(Page-level text extractions)
..........
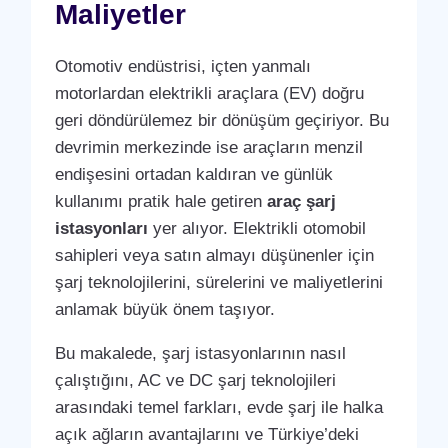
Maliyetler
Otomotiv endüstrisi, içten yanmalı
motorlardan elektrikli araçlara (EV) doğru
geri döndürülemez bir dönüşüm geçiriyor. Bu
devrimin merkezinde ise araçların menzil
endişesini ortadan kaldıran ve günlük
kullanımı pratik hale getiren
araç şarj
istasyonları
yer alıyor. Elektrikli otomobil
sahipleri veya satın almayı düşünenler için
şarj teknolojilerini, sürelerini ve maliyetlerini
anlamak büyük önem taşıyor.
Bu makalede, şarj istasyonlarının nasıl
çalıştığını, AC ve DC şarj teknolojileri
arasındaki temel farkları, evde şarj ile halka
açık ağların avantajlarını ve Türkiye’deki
..........
Copy each line above where the string "şarj" occurs.

● RESPONSE AREA
araç şarj
şarj teknolojilerini, sürelerini ve maliyetlerini
Bu makalede, şarj istasyonlarının nasıl
çalıştığını, AC ve DC şarj teknolojileri
arasındaki temel farkları, evde şarj ile halka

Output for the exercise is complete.